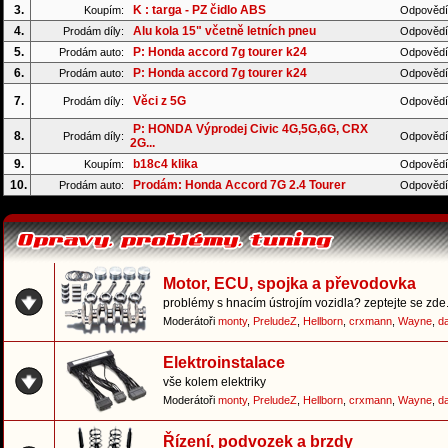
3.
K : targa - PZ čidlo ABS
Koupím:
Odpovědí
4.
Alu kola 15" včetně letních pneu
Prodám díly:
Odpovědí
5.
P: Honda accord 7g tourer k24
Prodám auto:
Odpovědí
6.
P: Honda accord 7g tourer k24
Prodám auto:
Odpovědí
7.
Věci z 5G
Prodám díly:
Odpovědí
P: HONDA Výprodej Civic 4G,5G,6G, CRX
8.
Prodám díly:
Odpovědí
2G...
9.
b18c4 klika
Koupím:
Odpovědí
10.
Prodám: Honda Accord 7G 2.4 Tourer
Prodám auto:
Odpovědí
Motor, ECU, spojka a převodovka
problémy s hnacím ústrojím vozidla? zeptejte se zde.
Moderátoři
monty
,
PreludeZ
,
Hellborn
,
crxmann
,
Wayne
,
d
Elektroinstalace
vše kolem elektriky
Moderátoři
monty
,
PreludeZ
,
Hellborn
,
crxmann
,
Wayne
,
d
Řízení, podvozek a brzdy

• REQUIREMENT
With pictures excluded, the material is to be written out exactly as given.

• RESPONSE AREA
3.
K : targa - PZ čidlo ABS
Koupím:
Odpovědí
4.
Alu kola 15" včetně letních pneu
Prodám díly:
Odpovědí
5.
P: Honda accord 7g tourer k24
Prodám auto:
Odpovědí
6.
P: Honda accord 7g tourer k24
Prodám auto:
Odpovědí
7.
Věci z 5G
Prodám díly:
Odpovědí
P: HONDA Výprodej Civic 4G,5G,6G, CRX
8.
Prodám díly:
Odpovědí
2G...
9.
b18c4 klika
Koupím:
Odpovědí
10.
Prodám: Honda Accord 7G 2.4 Tourer
Prodám auto:
Odpovědí
Motor, ECU, spojka a převodovka
problémy s hnacím ústrojím vozidla? zeptejte se zde.
Moderátoři
monty
,
PreludeZ
,
Hellborn
,
crxmann
,
Wayne
,
d
Elektroinstalace
vše kolem elektriky
Moderátoři
monty
,
PreludeZ
,
Hellborn
,
crxmann
,
Wayne
,
d
Řízení, podvozek a brzdy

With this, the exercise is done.